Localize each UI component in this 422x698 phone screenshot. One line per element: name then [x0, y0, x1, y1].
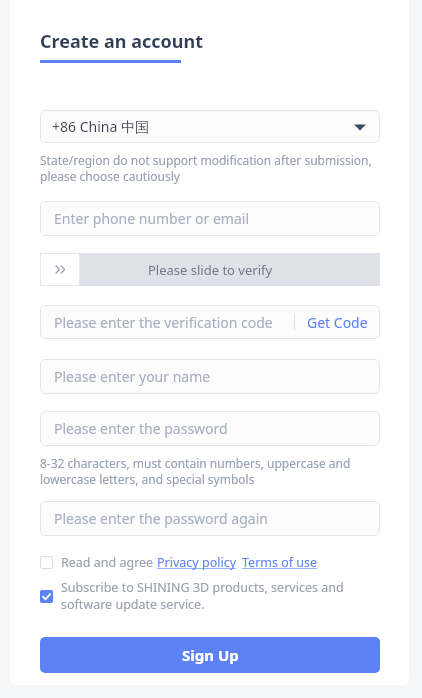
other: Select country [354, 123, 366, 131]
staticText: 8-32 characters, must contain numbers, u… [40, 455, 380, 488]
staticText: Get Code [307, 313, 368, 332]
staticText: Enter phone number or email [54, 209, 250, 228]
button[interactable]: Please enter your name [40, 359, 380, 394]
button[interactable]: Read and agree [40, 556, 53, 569]
button[interactable]: Privacy policy [157, 554, 237, 571]
button[interactable]: Subscribe to updates [40, 590, 53, 603]
staticText: Create an account [40, 29, 203, 54]
staticText: Please slide to verify [148, 261, 273, 279]
button[interactable]: Please enter the verification code [40, 305, 294, 339]
staticText: Please enter the password [54, 419, 228, 438]
staticText: Subscribe to SHINING 3D products, servic… [61, 579, 380, 613]
other: Slide to verify handle [40, 253, 80, 286]
button[interactable]: Get Code [295, 305, 380, 339]
staticText: Read and agree [61, 554, 157, 571]
button[interactable]: +86 China 中国 [40, 110, 380, 143]
button[interactable]: Enter phone number or email [40, 201, 380, 236]
button[interactable]: Please enter the password [40, 411, 380, 446]
staticText: Please enter the verification code [54, 313, 273, 332]
staticText: State/region do not support modification… [40, 152, 380, 185]
button[interactable]: Create an account [40, 29, 203, 63]
button[interactable]: Please slide to verify [40, 253, 380, 286]
button[interactable]: Please enter the password again [40, 501, 380, 536]
staticText: Sign Up [182, 645, 239, 665]
staticText: Terms of use [242, 554, 318, 571]
staticText: Privacy policy [157, 554, 237, 571]
staticText: +86 China 中国 [52, 117, 149, 136]
staticText: Please enter your name [54, 367, 211, 386]
staticText: Please enter the password again [54, 509, 268, 528]
button[interactable]: Sign Up [40, 637, 380, 673]
button[interactable]: Terms of use [242, 554, 318, 571]
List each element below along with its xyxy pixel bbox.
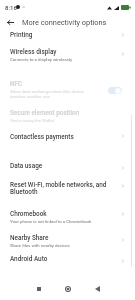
staticText: Your phone is not linked to a Chromebook: [10, 219, 92, 224]
staticText: Contactless payments: [10, 133, 74, 141]
button[interactable]: [0, 176, 135, 199]
button[interactable]: [0, 128, 135, 148]
staticText: NFC: [10, 80, 23, 88]
staticText: Nearby Share: [10, 234, 49, 242]
button[interactable]: [0, 103, 135, 124]
button[interactable]: [0, 43, 135, 66]
button[interactable]: NFC toggle: [108, 87, 122, 94]
button[interactable]: Back: [91, 283, 103, 295]
button[interactable]: [0, 74, 135, 100]
staticText: Reset Wi-Fi, mobile networks, and Blueto…: [10, 181, 120, 195]
staticText: Data usage: [10, 162, 43, 170]
button[interactable]: [0, 29, 135, 43]
button[interactable]: Home: [62, 283, 74, 295]
staticText: Allow data exchange when this device tou…: [10, 89, 94, 99]
staticText: Android Auto: [10, 255, 48, 263]
staticText: Connects to a display wirelessly: [10, 57, 73, 62]
staticText: Wireless display: [10, 48, 57, 56]
button[interactable]: Back: [2, 14, 19, 31]
button[interactable]: [0, 251, 135, 272]
button[interactable]: [0, 157, 135, 176]
button[interactable]: [0, 228, 135, 250]
staticText: 8:16: [5, 4, 17, 11]
staticText: You're using the Wallet: [10, 118, 55, 123]
button[interactable]: [0, 204, 135, 227]
staticText: Share files with nearby devices: [10, 243, 70, 248]
button[interactable]: Recents: [33, 283, 45, 295]
staticText: Chromebook: [10, 210, 47, 218]
staticText: Printing: [10, 31, 33, 39]
staticText: Secure element position: [10, 109, 80, 117]
staticText: More connectivity options: [22, 18, 107, 27]
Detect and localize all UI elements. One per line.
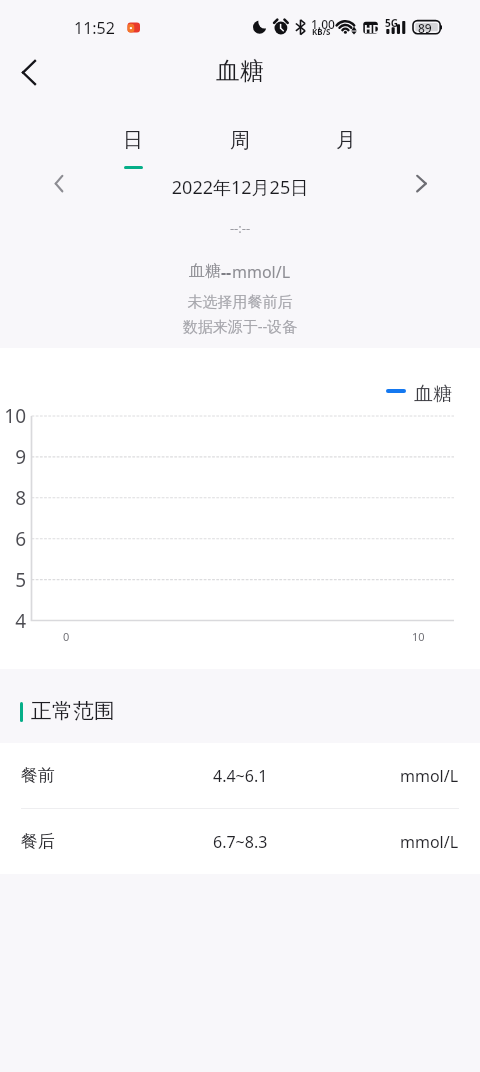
- staticText: 10: [412, 629, 425, 644]
- staticText: 9: [0, 444, 26, 470]
- button[interactable]: 月: [320, 110, 372, 166]
- staticText: 89: [418, 20, 432, 36]
- staticText: --:--: [0, 219, 480, 237]
- staticText: 10: [0, 403, 26, 429]
- staticText: mmol/L: [400, 831, 459, 853]
- staticText: 餐前: [21, 765, 55, 786]
- staticText: HD: [364, 21, 381, 36]
- button[interactable]: 日: [107, 110, 159, 166]
- button[interactable]: Previous day: [39, 164, 79, 204]
- staticText: KB/S: [312, 26, 331, 37]
- staticText: 血糖: [414, 382, 452, 406]
- button[interactable]: 餐前: [0, 743, 480, 808]
- staticText: 数据来源于--设备: [0, 316, 480, 336]
- button[interactable]: 周: [214, 110, 266, 166]
- staticText: --: [221, 261, 232, 283]
- staticText: 血糖: [189, 261, 221, 281]
- staticText: 正常范围: [31, 698, 115, 724]
- staticText: 2022年12月25日: [0, 175, 480, 200]
- staticText: 餐后: [21, 831, 55, 852]
- staticText: 4: [0, 608, 26, 634]
- staticText: 月: [336, 128, 356, 153]
- staticText: 周: [230, 128, 250, 153]
- staticText: mmol/L: [400, 765, 459, 787]
- staticText: 8: [0, 485, 26, 511]
- staticText: 日: [123, 128, 143, 153]
- button[interactable]: Next day: [401, 164, 441, 204]
- staticText: 6.7~8.3: [213, 831, 268, 853]
- staticText: 血糖: [216, 56, 264, 86]
- staticText: mmol/L: [232, 261, 291, 283]
- staticText: 6: [0, 526, 26, 552]
- staticText: 0: [63, 629, 70, 644]
- button[interactable]: 餐后: [0, 809, 480, 874]
- button[interactable]: Back: [6, 49, 52, 95]
- staticText: 11:52: [74, 17, 115, 39]
- staticText: 5G: [385, 16, 398, 30]
- staticText: 5: [0, 567, 26, 593]
- staticText: 1.00: [311, 16, 335, 32]
- staticText: 未选择用餐前后: [0, 293, 480, 312]
- staticText: 4.4~6.1: [213, 765, 268, 787]
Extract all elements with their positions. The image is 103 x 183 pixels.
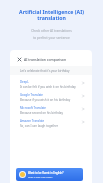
staticText: Because if you wish it on his birthday <box>20 98 71 102</box>
staticText: DeepL <box>20 80 29 84</box>
staticText: Amazon Translate <box>20 119 45 123</box>
staticText: Check other AI translations to perfect y… <box>31 29 72 40</box>
button[interactable]: Amazon Translate <box>10 114 92 127</box>
staticText: Want to be fluent in English? <box>28 171 64 175</box>
staticText: Google Translate <box>20 93 43 97</box>
staticText: Because second on his birthday <box>20 111 63 115</box>
staticText: It can be felt if you wish it on his bir… <box>20 85 76 89</box>
button[interactable]: Microsoft Translate <box>10 101 92 114</box>
button[interactable]: DeepL <box>10 75 92 88</box>
staticText: Artificial Intelligence (AI) translation <box>19 8 84 22</box>
staticText: AI translation comparison <box>24 57 67 62</box>
button[interactable]: Google Translate <box>10 88 92 101</box>
staticText: So, can I can laugh together <box>20 124 59 128</box>
button[interactable]: Want to be fluent in English? <box>16 168 83 181</box>
staticText: Let's celebrate that it's your birthday <box>20 69 70 73</box>
staticText: Start a free trial today <box>28 175 53 178</box>
staticText: Microsoft Translate <box>20 106 46 110</box>
button[interactable]: Close <box>16 56 22 62</box>
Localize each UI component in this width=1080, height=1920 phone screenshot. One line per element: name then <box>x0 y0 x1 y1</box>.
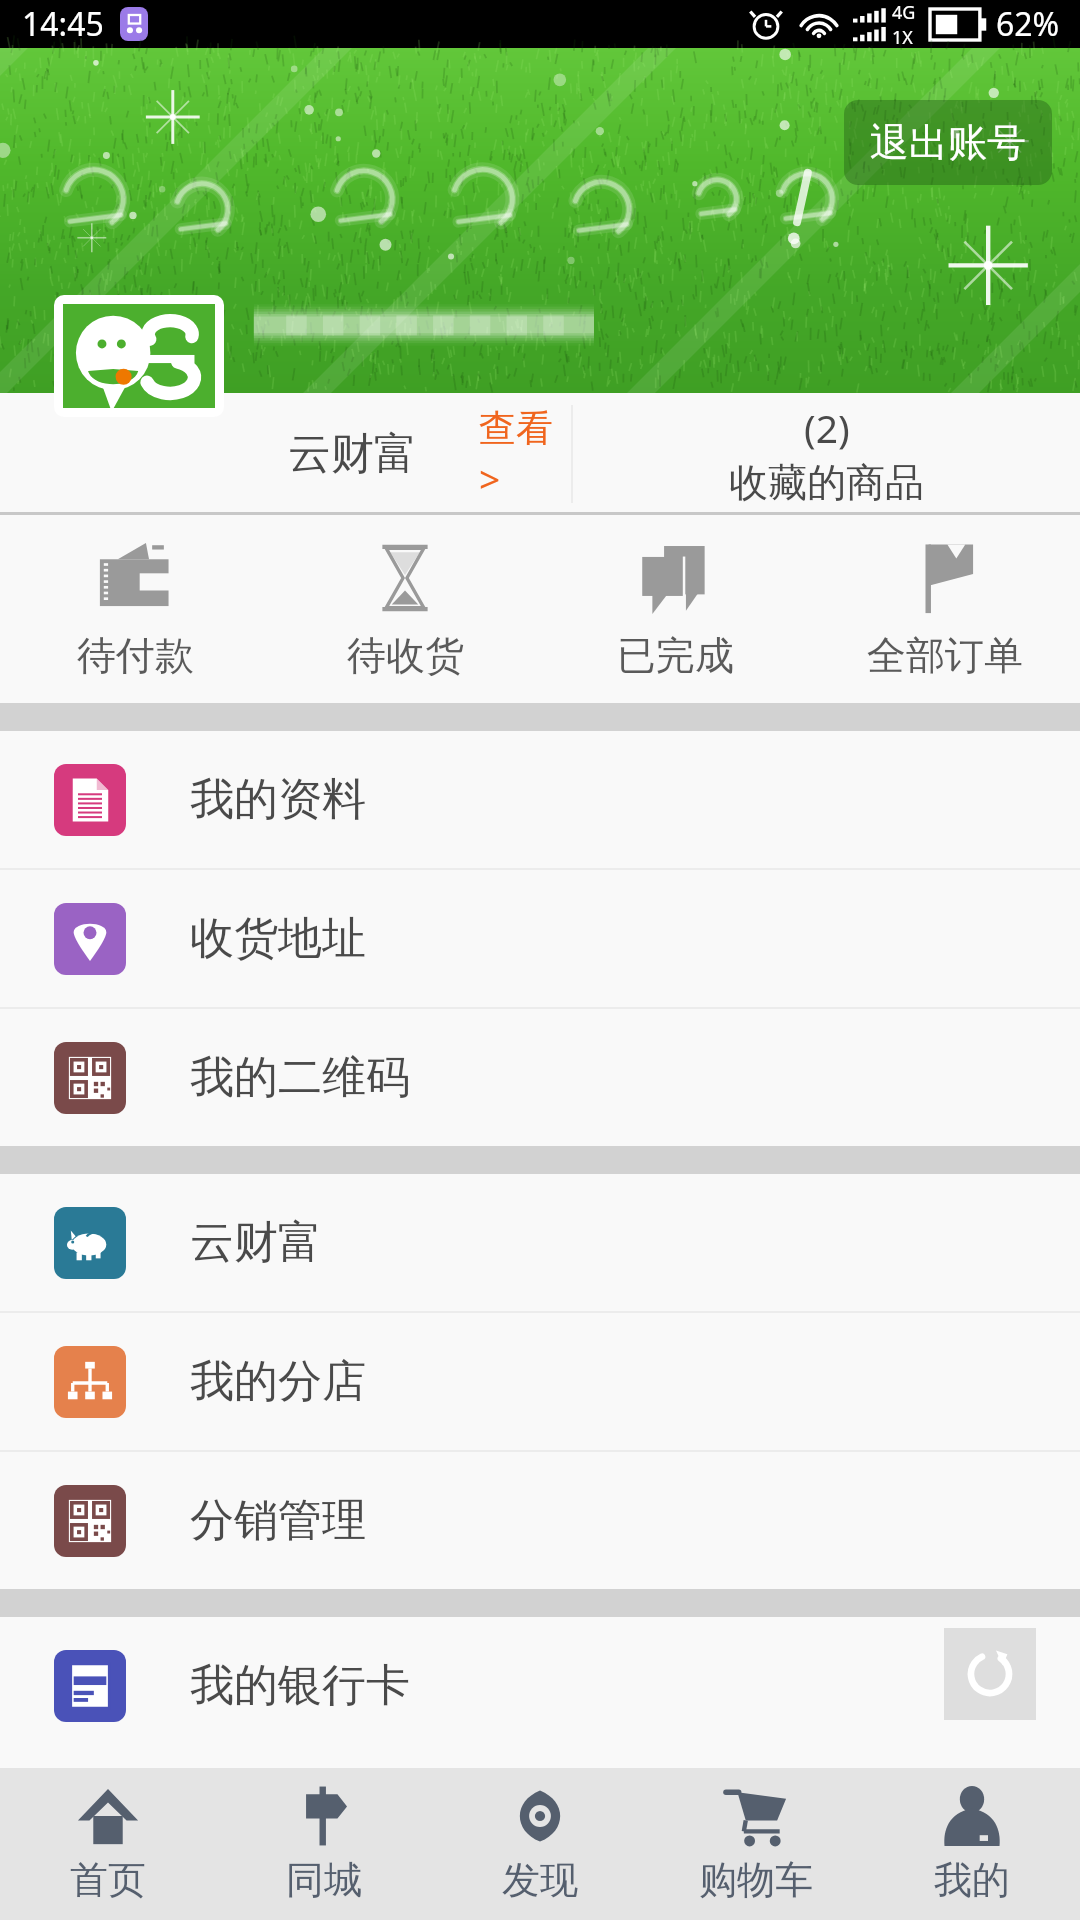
button[interactable]: 发现 <box>432 1768 648 1920</box>
button[interactable]: 我的 <box>864 1768 1080 1920</box>
button[interactable]: 我的银行卡 <box>0 1617 1080 1754</box>
button[interactable]: 待付款 <box>0 515 270 703</box>
staticText: 收货地址 <box>190 911 366 966</box>
staticText: 14:45 <box>22 2 104 46</box>
staticText: 购物车 <box>699 1856 813 1904</box>
staticText: 云财富 <box>288 427 417 481</box>
button[interactable]: 云财富 <box>0 1174 1080 1311</box>
button[interactable] <box>63 304 215 408</box>
staticText: 我的分店 <box>190 1354 366 1409</box>
staticText: 首页 <box>70 1856 146 1904</box>
button[interactable]: 待收货 <box>270 515 540 703</box>
staticText: 已完成 <box>617 631 734 680</box>
staticText: 4G <box>892 0 916 25</box>
staticText: 待收货 <box>347 631 464 680</box>
button[interactable]: 退出账号 <box>844 100 1052 185</box>
button[interactable]: 同城 <box>216 1768 432 1920</box>
staticText: 发现 <box>502 1856 578 1904</box>
staticText: 62% <box>996 2 1060 46</box>
button[interactable]: 分销管理 <box>0 1452 1080 1589</box>
button[interactable]: 我的分店 <box>0 1313 1080 1450</box>
button[interactable]: 首页 <box>0 1768 216 1920</box>
button[interactable]: 全部订单 <box>810 515 1080 703</box>
button[interactable]: 我的二维码 <box>0 1009 1080 1146</box>
staticText: 查看> <box>479 405 571 503</box>
staticText: 我的二维码 <box>190 1050 410 1105</box>
staticText: 我的资料 <box>190 772 366 827</box>
staticText: 云财富 <box>190 1215 322 1270</box>
staticText: 同城 <box>286 1856 362 1904</box>
staticText: 全部订单 <box>867 631 1023 680</box>
staticText: 收藏的商品 <box>729 458 924 507</box>
button[interactable]: 购物车 <box>648 1768 864 1920</box>
staticText: (2) <box>804 401 850 454</box>
staticText: 待付款 <box>77 631 194 680</box>
staticText: 分销管理 <box>190 1493 366 1548</box>
button[interactable]: 云财富 <box>0 393 571 515</box>
staticText: 我的 <box>934 1856 1010 1904</box>
button[interactable]: 我的资料 <box>0 731 1080 868</box>
staticText: 退出账号 <box>870 118 1026 167</box>
button[interactable]: 收货地址 <box>0 870 1080 1007</box>
button[interactable]: (2) <box>573 393 1080 515</box>
button[interactable]: 已完成 <box>540 515 810 703</box>
staticText: 1X <box>892 25 913 48</box>
staticText: 我的银行卡 <box>190 1658 410 1713</box>
button[interactable]: Refresh <box>944 1628 1036 1720</box>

----------------

TASK TO CARRY OUT:
Which lines of the records above contain the word "component"? Copy each of them.

EXPECTED ANSWER:
Localize each UI component in this 422x698 phone screenshot. One line per element: name then [x0, y0, x1, y1].
Localize each UI component in this width=1080, height=1920 phone screenshot. One line per element: name then <box>x0 y0 x1 y1</box>.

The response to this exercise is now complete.